The invention has the advantages that: (1) adopts two multistage isotherm formula bubbling bed reactor series connection.Owing to thermal discharge in the C-4-fraction selective hydrogenation process that is rich in alkynes and diolefine is larger, the heat that adopts adiabatic reactor to be difficult to produce in time shifts, easily make unsaturated hydrocarbons polymerization coking in reaction process, the blocking catalyst duct, cause catalyst deactivation, also can aggravate simultaneously side reaction occurs, and adopt two multistage isotherm formula bubbling bed reactors to connect, reduced the hydrogenation load in the single reactor, multistage feeding has also reduced the gathering of exothermic heat of reaction amount to a certain extent, outer tube carries out heat-obtaining with 8~18 ℃ water, can effectively remove reaction heat like this, suppress the generation of polymkeric substance, the a small amount of low-molecular-weight polymkeric substance of the surface deposition of catalyzer is taken away by the reactant flushing rapidly, thereby effective contact area of catalyzer and reactant is increased, and this processing method is effective to have prolonged the active and stable of catalyzer, can realize the steady running of catalyzer long period.(2) thinner that adopts among the present invention is residue C-4-fraction or the methyl ethyl ketone plant residual carbon four of MTBE device, because presence of unsaturates is less in this cut, and MTBE device or methyl ethyl ketone plant all depend on butadiene product equipment, are the optimal selections of thinner therefore.What (3) the present invention used is a kind of multimetallic catalyst, by adding various metals properties-correcting agent, interaction between metal and the carrier has suppressed the loss of active metal component, simultaneously effectively suppress the polymerization of unsaturated hydrocarbons on active metal component, prolonged the work-ing life of catalyzer.
Embodiment
Analytical procedure: the 1,3-butadiene of the trace in the product and the analytical procedure of alkynes adopt the HP6890 stratographic analysis.

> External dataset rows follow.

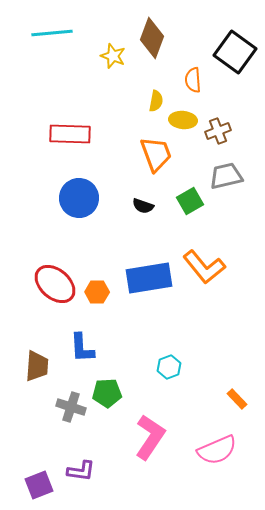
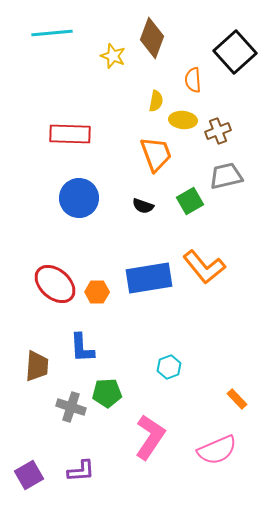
black square: rotated 12 degrees clockwise
purple L-shape: rotated 12 degrees counterclockwise
purple square: moved 10 px left, 10 px up; rotated 8 degrees counterclockwise
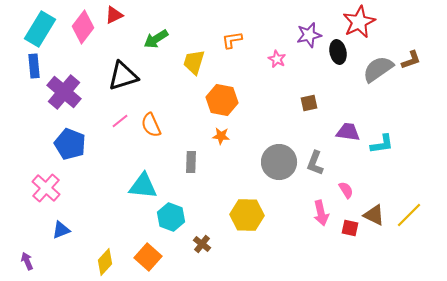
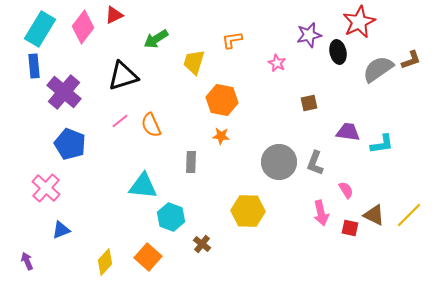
pink star: moved 4 px down
yellow hexagon: moved 1 px right, 4 px up
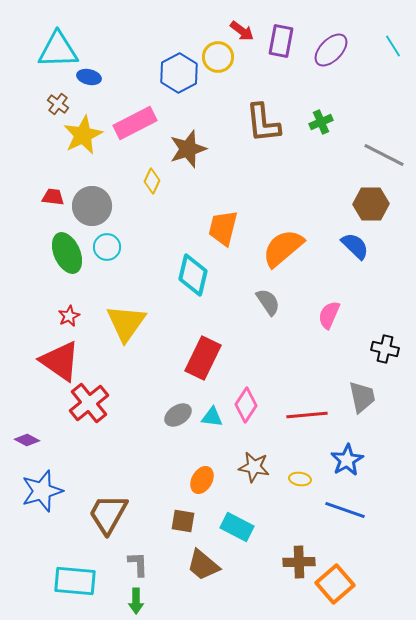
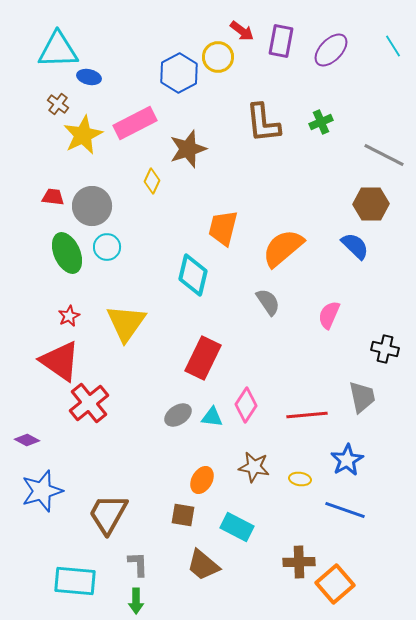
brown square at (183, 521): moved 6 px up
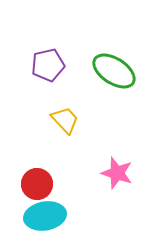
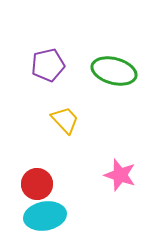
green ellipse: rotated 18 degrees counterclockwise
pink star: moved 3 px right, 2 px down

Hydrogenation reaction is carried out at the 100ml hydrogenation unit, and loaded catalyst is that 100ml, order number are 10~16 orders, and thinner is the porcelain ball of Φ 1.5mm, and the amount of thinner is 100ml.
[embodiment 1]
Raw material is Butadiene Extraction residual carbon 4 materials and the MTBE device residual carbon 4 materials that is rich in alkynes and diolefine, and the residual carbon 4 materials is 2: 1 with the weight ratio that is rich in the residual carbon 4 materials of alkynes and diolefine.It is α-Al that hydrogenator adopts catalyzer
2O
3The palladium-based catalyst of load 0.2%, and be added with auxiliary agent X1 (0.05% Au, 0.1% Ag and 1% Cu) and X2 (0.1% lanthanum); Reactor is two sections isotherm formula fixed beds of two series connection, and reactor inlet temperature is 30 ℃, and reaction pressure is 1.5MPa, liquid hourly space velocity 2.0h
-1, the mol ratio of hydrogen and alkynes and diolefine total amount is that the mol ratio of the interior hydrogen of 1, the second reactor and alkynes and diolefine total amount is 3 in first reactor, table 1 forms for material before and after the reaction.
Material forms before and after table 1 reaction
[embodiment 2]
Raw material is Butadiene Extraction residual carbon 4 materials and the MTBE device residual carbon 4 materials that is rich in alkynes and diolefine, and the residual carbon 4 materials is 2: 1 with the weight ratio that is rich in the residual carbon 4 materials of alkynes and diolefine.It is α-Al that hydrogenator adopts catalyzer
2O
3The palladium-based catalyst of load 0.2%, and be added with auxiliary agent X1 (0.05% Au, 0.1% Ag and 1% Cu), X2 (0.1% lanthanum) and X3 (0.2% Li and 0.1% K); Reactor is two sections isotherm formula fixed beds of two series connection, and reactor inlet temperature is 30 ℃, and reaction pressure is 1.5MPa, liquid hourly space velocity 2.0h
-1, the mol ratio of hydrogen and alkynes and diolefine total amount is that the mol ratio of the interior hydrogen of 1, the second reactor and alkynes and diolefine total amount is 3 in first reactor, table 2 forms for material before and after the reaction.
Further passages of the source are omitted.